Is my home-girl Whitney in the picture because Jose is "savin all his love for Babboooooo"?
Has it happened yet? The argument about how if gay marriage is legalized, thousand of brown skinned homosexuals will flood across our border so they could get citizenship through marriage?
Mexico City already offers gay marriage.
Why else do you think all those frat bros head down to "Cancun" for spring break?
I did not know that. Amazing stuff.—
"Jose somehow secretly “wanted to harm me,”"
Or, instead of Jose, most people who had ever met Babboo.
The attentive listener will notice the underlying response to Blitzkreig's relationship question is since he's always working 7 days a week, he only has time for nooners and late night quickies in the squad car. That will be good practice for working conditions in congress.

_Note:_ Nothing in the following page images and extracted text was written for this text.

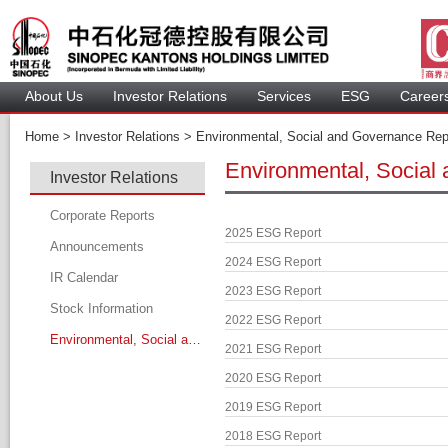
About U
Investor Relation
Service
 ESG 
 Careers
 Home > 
 Investor Relations > 
 Environmental, Social and Governance Repo
Environmental, Social
Investor Relation
Corporate Report
2025 ESG Report
Announcement
2024 ESG Report
IR Calendar
2023 ESG Report
Stock Information
2022 ESG Report
Environmental, Social and Governance Report
2021 ESG Report
2020 ESG Report
2019 ESG Report
2018 ESG Report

Pages, you are hereby on notice!
Why does he keep grabbing his thigh? Or is he grabbing something else that hangs way down in his pants. Show-off!
What does a repug got to do to get fired around here? Gay Sheriff banging an illegal immigrant and its a-okay? WTF?
Anchor Boner?
The sexual tension in that interview was overwhelming. Get a room, guys.
Come on already!
Babeu is breaking history, you guys: He's the first openly closeted man to ever run for office!
Must've been a lovers spat…or his lover spat
Weird connection, but up here in Western Mass, the story is out that Babeu received a settlement from the Catholic Church because he was serially molested by …… you guessed it….. a priest. Sad. (masslive.com)
Was it a Messican priest
Richard Lavigne. Not sure, maybe French Canadian
I must have missed it because, with two posts on the gay southwestern sheriff, I cannot believe there hasn't been a "The sheriff is queer!" Blazing Saddles comment.
Let me say that, while Wonkette's blingees never fail to at least amuse me, this one had me in tears of joy and schadenfreude.
"…then threatening to bomb them for being upset about being bullied, while f—ing them in the @$$". There, fixed.
awkward!
princess sparkle pony has been missed over here.
The best part of the story isn't the Mexican lover, but rather that Babeu is apparently a total, greedy slut of a man trying to bone every Tom, Dick and Hairy.
You see what I did there?
I very much appreciate what you just said, thanks. Lucid is the way to go. Jeff just called from work and said that he thinks he just ruptured his eardrum. I am going to get dressed and take him to the ER now.
Oh god, hope he's OK; we're thinking of you two.
Oh no! Take care and hopefully he's okay. You two definitely deserve several pain free days.
And it appears he bunched up his tightie-cloudies to make them look like a thong. Weird.
They're military issue briefs.
…Don't ask.
And Paulie Walnuts:
[tells joke]
You hear what I said there?
*elbow nudge*
I said, [retells entire joke verbatim]
Yeah, but its never funny, when Leno does it.
And I blame you for directing me to that picture; now I can't unsee it.
As they say, 'misery loves company'
Can you believe Jeff has strep throat and they are testing him for a staph infection? I'm going to go lie down with him and I'll be back tomorrow.